Neanderthals hunted primarily large and dangerous game
Archaeologist Gerrit Dusseldorp studied Neanderthal “knowledge-intensity” and hunting strategies. His research revealed that Neanderthals were very capable hunters who, in poor environments, targeted primarily large and potentially dangerous game such as rhinoceros, brown bear and male bison and aurochs. As these animals are relatively rare this implies that Neanderthals had an in-depth knowledge and understanding of both their environment and animal behaviour. Thursday April 2nd 2009 Dusseldorp will defend his PhD thesis A view to a kill at Leiden University. A published version of his dissertation is now available at Sidestone Press.
The sophistication of Neanderthal behavioural strategies have been the subject of debate from the moment of their recognition as a separate species of hominin in 1856. In his book A view to a kill Dusseldorp presents a study on Neanderthal foraging prowess. Novel ethnographic and primatological insights suggest that increasing dependence on high quality foods, such as meat, caused the brain to evolve to a large size and thus led to highly intelligent hominins.
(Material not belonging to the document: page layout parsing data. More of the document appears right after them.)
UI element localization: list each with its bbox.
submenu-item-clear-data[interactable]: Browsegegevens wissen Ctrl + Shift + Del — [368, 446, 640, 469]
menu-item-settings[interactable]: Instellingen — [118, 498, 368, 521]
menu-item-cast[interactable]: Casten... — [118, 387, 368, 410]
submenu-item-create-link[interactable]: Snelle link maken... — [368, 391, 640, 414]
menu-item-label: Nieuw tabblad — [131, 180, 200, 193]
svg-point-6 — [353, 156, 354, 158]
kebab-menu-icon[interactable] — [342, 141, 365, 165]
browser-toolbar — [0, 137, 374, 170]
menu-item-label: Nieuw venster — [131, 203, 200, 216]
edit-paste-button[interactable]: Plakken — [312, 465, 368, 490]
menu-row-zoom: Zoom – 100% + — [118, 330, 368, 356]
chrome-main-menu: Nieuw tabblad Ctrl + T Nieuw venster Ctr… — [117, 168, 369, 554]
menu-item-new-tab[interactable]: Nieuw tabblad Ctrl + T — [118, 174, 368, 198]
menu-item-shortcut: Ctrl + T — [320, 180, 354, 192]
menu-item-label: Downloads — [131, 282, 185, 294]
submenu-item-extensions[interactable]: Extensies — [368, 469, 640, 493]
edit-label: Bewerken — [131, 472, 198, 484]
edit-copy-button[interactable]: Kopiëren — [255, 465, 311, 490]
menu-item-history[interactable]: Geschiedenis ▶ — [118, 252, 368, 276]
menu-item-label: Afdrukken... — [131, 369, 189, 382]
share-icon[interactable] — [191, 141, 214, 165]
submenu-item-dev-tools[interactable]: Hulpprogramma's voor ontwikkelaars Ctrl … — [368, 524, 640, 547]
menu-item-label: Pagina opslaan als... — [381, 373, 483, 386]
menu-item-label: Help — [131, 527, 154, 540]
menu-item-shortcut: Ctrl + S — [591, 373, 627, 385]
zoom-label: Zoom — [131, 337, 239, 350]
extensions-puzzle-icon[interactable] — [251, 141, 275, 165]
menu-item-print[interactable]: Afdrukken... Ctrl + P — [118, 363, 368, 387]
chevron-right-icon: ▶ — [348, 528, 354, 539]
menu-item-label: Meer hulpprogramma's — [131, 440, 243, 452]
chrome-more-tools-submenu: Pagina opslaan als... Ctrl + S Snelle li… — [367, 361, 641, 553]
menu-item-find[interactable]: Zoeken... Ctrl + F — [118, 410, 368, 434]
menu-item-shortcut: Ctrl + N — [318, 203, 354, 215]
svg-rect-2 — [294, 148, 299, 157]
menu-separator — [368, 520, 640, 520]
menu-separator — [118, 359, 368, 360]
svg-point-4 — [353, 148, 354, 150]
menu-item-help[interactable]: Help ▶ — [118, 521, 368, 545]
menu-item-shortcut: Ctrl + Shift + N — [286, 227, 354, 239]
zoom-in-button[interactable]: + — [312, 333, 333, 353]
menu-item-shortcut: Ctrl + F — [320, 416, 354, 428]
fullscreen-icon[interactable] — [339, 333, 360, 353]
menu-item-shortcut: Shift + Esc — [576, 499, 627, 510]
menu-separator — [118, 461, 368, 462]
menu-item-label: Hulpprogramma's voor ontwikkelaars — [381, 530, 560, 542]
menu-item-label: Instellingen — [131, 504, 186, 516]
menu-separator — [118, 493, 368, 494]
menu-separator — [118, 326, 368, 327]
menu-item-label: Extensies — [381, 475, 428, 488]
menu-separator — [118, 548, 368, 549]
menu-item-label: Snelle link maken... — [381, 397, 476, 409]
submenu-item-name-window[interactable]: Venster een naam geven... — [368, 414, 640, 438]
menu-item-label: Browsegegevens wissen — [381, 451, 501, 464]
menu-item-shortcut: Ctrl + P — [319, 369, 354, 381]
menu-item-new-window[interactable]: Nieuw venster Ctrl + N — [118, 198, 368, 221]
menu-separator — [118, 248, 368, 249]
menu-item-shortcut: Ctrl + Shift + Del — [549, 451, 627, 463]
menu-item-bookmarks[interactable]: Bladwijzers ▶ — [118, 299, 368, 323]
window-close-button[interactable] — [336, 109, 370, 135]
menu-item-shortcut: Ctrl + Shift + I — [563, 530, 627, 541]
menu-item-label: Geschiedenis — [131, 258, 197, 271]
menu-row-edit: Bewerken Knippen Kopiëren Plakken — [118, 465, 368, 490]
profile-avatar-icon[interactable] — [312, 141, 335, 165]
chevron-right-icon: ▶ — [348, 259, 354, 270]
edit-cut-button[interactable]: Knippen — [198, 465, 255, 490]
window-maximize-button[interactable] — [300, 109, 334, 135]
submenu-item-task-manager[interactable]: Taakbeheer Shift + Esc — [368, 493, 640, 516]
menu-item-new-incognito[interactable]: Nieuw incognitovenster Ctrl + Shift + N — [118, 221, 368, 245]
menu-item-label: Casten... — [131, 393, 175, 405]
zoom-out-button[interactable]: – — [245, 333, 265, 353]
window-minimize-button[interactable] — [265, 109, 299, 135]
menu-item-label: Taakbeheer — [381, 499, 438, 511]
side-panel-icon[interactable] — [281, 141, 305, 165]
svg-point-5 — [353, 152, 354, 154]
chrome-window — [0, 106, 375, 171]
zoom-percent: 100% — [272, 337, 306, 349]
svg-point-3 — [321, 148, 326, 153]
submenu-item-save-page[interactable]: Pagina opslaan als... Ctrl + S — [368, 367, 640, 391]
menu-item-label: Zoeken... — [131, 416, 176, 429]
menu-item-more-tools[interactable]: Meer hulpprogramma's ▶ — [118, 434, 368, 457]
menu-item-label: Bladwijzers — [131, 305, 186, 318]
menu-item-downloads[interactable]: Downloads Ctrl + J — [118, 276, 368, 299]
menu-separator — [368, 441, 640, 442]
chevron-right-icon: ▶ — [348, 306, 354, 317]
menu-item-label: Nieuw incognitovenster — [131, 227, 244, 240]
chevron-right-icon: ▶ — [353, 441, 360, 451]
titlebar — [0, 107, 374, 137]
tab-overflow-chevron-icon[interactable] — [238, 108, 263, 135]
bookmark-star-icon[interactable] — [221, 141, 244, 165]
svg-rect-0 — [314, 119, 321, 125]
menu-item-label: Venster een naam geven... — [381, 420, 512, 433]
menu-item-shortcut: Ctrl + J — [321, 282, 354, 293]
From this baseline, the author studies the Neanderthal archaeological record in order to gain insight into the “knowledge-intensity” of Neanderthal hunting behaviour.
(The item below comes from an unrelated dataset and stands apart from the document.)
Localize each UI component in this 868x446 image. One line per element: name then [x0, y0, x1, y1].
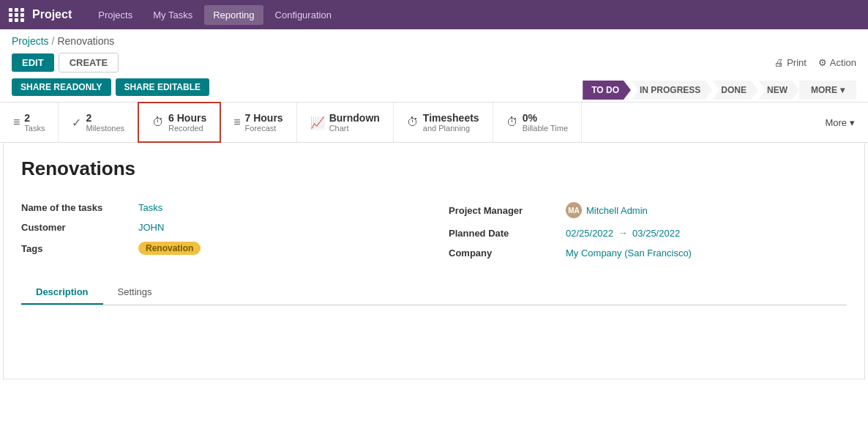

In his research, Dusseldorp applies an optimal foraging perspective to Pleistocene bone assemblages. According to this perspective, foraging success is an important factor in an individual’s evolutionary fitness. Therefore foraging is organised as efficiently as possible. The prey species that were selected and hunted by Neanderthals are analysed. The author investigates economic considerations that influenced Neanderthal prey choice. These considerations are based on estimates of the population densities of the available prey species and on estimates of the relative difficulty of hunting those species. The results demonstrate that when Neanderthals operated within poor environments, their prey choice was constrained: they were not able to hunt species living in large herds. In these environments, solitary species were the preferred prey. It is striking that Neanderthals successfully focussed on the largest and most dangerous species in poor environments such as rhinoceros, brown bear, male bison and male aurochs. However, in richer environments, these constraints were lifted and species living in herds were successfully exploited.
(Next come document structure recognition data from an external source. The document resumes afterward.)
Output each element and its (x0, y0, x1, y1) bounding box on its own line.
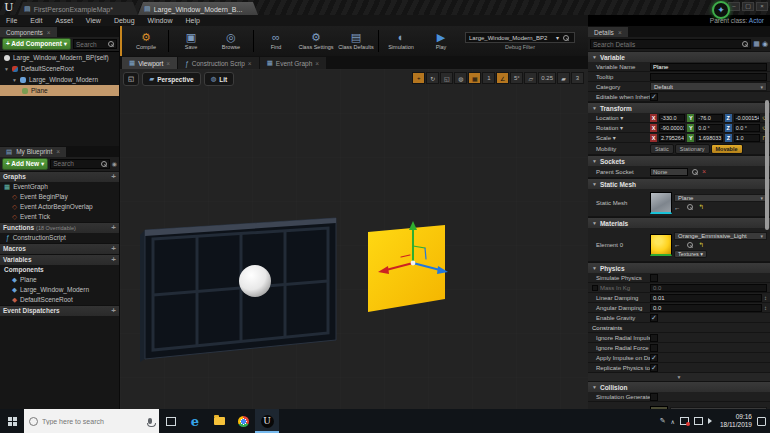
tab-event-graph[interactable]: ▦ Event Graph × (260, 57, 326, 69)
variables-section-header[interactable]: Variables + (0, 254, 119, 265)
scale-snap-toggle[interactable]: ▱ (524, 72, 537, 84)
location-y-field[interactable]: -76.0 (696, 114, 722, 122)
browse-button[interactable]: ◎ Browse (211, 27, 251, 55)
view-options-eye-icon[interactable]: ◉ (112, 160, 117, 167)
materials-section-header[interactable]: ▼Materials (588, 217, 770, 228)
static-mesh-thumbnail[interactable] (650, 192, 672, 214)
parent-socket-field[interactable]: None (650, 168, 688, 176)
mobility-stationary-button[interactable]: Stationary (675, 144, 710, 154)
clear-socket-icon[interactable]: × (702, 168, 706, 175)
variable-sceneroot-item[interactable]: ◆ DefaultSceneRoot (0, 295, 119, 305)
variable-section-header[interactable]: ▼Variable (588, 51, 770, 62)
tray-app-icon[interactable] (680, 417, 689, 425)
scale-tool-button[interactable]: ◱ (440, 72, 453, 84)
rotation-label[interactable]: Rotation ▾ (588, 124, 650, 131)
close-icon[interactable]: × (315, 60, 319, 67)
action-center-icon[interactable] (757, 417, 766, 426)
taskbar-search[interactable] (24, 409, 159, 433)
add-function-icon[interactable]: + (111, 223, 116, 232)
tooltip-field[interactable] (650, 73, 767, 81)
sim-generates-hit-checkbox[interactable] (650, 393, 658, 401)
eventgraph-item[interactable]: ▦ EventGraph (0, 182, 119, 192)
perspective-button[interactable]: ▰ Perspective (142, 72, 201, 86)
hidden-icons-chevron[interactable]: ∧ (671, 418, 675, 425)
tab-blueprint[interactable]: ▤ Large_Window_Modern_B... (138, 2, 258, 15)
details-scrollbar[interactable] (765, 100, 769, 230)
expander-icon[interactable]: ▼ (12, 77, 17, 83)
static-mesh-dropdown[interactable]: Plane ▾ (674, 194, 767, 202)
start-button[interactable] (0, 409, 24, 433)
tree-row-plane[interactable]: Plane (0, 85, 119, 96)
reset-to-default-icon[interactable]: ↰ (699, 203, 704, 211)
save-button[interactable]: ▣ Save (171, 27, 211, 55)
close-button[interactable]: × (756, 2, 768, 11)
compile-button[interactable]: ⚙ Compile (126, 27, 166, 55)
simulation-button[interactable]: ◐ Simulation (381, 27, 421, 55)
viewport-minimize-button[interactable]: ◱ (123, 72, 139, 86)
location-label[interactable]: Location ▾ (588, 114, 650, 121)
display-icon[interactable] (694, 417, 703, 425)
replicate-physics-checkbox[interactable] (650, 364, 658, 372)
construction-script-item[interactable]: ƒ ConstructionScript (0, 233, 119, 243)
play-button[interactable]: ▶ Play (421, 27, 461, 55)
rotation-y-field[interactable]: 0.0 ° (696, 124, 722, 132)
menu-file[interactable]: File (6, 17, 17, 24)
mass-override-checkbox[interactable] (592, 285, 598, 291)
material-dropdown[interactable]: Orange_Emmissive_Light ▾ (674, 232, 767, 240)
graphs-section-header[interactable]: Graphs + (0, 171, 119, 182)
menu-view[interactable]: View (86, 17, 101, 24)
tab-firstperson-map[interactable]: ▤ FirstPersonExampleMap* (18, 2, 138, 15)
variable-plane-item[interactable]: ◆ Plane (0, 275, 119, 285)
file-explorer-taskbar-button[interactable] (207, 409, 231, 433)
my-blueprint-search-input[interactable] (51, 160, 99, 167)
spin-icon[interactable]: ↕ (764, 295, 767, 301)
event-overlap-item[interactable]: ◇ Event ActorBeginOverlap (0, 202, 119, 212)
menu-debug[interactable]: Debug (114, 17, 135, 24)
3d-viewport[interactable]: ◱ ▰ Perspective ◍ Lit + ↻ ◱ ◍ ▦ 1 ∠ 5° ▱… (120, 69, 588, 409)
material-thumbnail[interactable] (650, 234, 672, 256)
browse-to-asset-icon[interactable] (687, 242, 693, 248)
components-group-label[interactable]: Components (0, 265, 119, 275)
ignore-radial-impulse-checkbox[interactable] (650, 334, 658, 342)
close-icon[interactable]: × (618, 29, 622, 36)
tree-row-scene-root[interactable]: ▼ DefaultSceneRoot (0, 63, 119, 74)
mobility-static-button[interactable]: Static (650, 144, 674, 154)
editable-checkbox[interactable] (650, 93, 658, 101)
scale-snap-value[interactable]: 0.25 (538, 72, 556, 84)
browse-to-asset-icon[interactable] (687, 204, 693, 210)
add-component-button[interactable]: + Add Component ▾ (2, 38, 71, 50)
scale-z-field[interactable]: 1.0 (734, 134, 760, 142)
debug-filter-dropdown[interactable]: Large_Window_Modern_BP2 ▾ (465, 32, 575, 43)
maximize-button[interactable]: ▢ (742, 2, 754, 11)
pen-icon[interactable]: ✎ (660, 417, 666, 425)
tree-row-window-mesh[interactable]: ▼ Large_Window_Modern (0, 74, 119, 85)
menu-window[interactable]: Window (148, 17, 173, 24)
close-icon[interactable]: × (166, 60, 170, 67)
location-x-field[interactable]: -330.0 (659, 114, 685, 122)
lit-button[interactable]: ◍ Lit (204, 72, 235, 86)
sockets-section-header[interactable]: ▼Sockets (588, 155, 770, 166)
scale-label[interactable]: Scale ▾ (588, 134, 650, 141)
property-matrix-icon[interactable]: ▦ (753, 40, 760, 48)
add-variable-icon[interactable]: + (111, 255, 116, 264)
tab-construction-script[interactable]: ƒ Construction Scrip × (178, 57, 259, 69)
event-tick-item[interactable]: ◇ Event Tick (0, 212, 119, 222)
camera-speed-icon[interactable]: ▰ (557, 72, 570, 84)
add-graph-icon[interactable]: + (111, 172, 116, 181)
class-settings-button[interactable]: ⚙ Class Settings (296, 27, 336, 55)
details-panel-tab[interactable]: Details × (588, 27, 628, 37)
expander-icon[interactable]: ▼ (4, 66, 9, 72)
tab-viewport[interactable]: ▦ Viewport × (122, 57, 177, 69)
close-icon[interactable]: × (56, 148, 60, 155)
add-dispatcher-icon[interactable]: + (111, 306, 116, 315)
spin-icon[interactable]: ↕ (764, 305, 767, 311)
grid-snap-toggle[interactable]: ▦ (468, 72, 481, 84)
use-selected-icon[interactable]: ← (674, 204, 681, 211)
add-macro-icon[interactable]: + (111, 244, 116, 253)
event-beginplay-item[interactable]: ◇ Event BeginPlay (0, 192, 119, 202)
physics-advanced-expander[interactable]: ▼ (588, 373, 770, 381)
taskbar-search-input[interactable] (42, 418, 144, 425)
rotation-x-field[interactable]: -90.000012 ° (659, 124, 685, 132)
simulate-physics-checkbox[interactable] (650, 274, 658, 282)
scale-y-field[interactable]: 1.698033 (696, 134, 722, 142)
In order to assess the accuracy of this approach, bone assemblages formed by cave hyenas were also analysed. The combined results of the Neanderthal and hyena analyses show that an optimal foraging perspective provides a powerful tool to increase our understanding of Pleistocene ecology. The niches of two social carnivores of similar size, which were seemingly similar, are successfully distinguished. This result lends extra credence to the conclusions regarding Neanderthal foraging strategies.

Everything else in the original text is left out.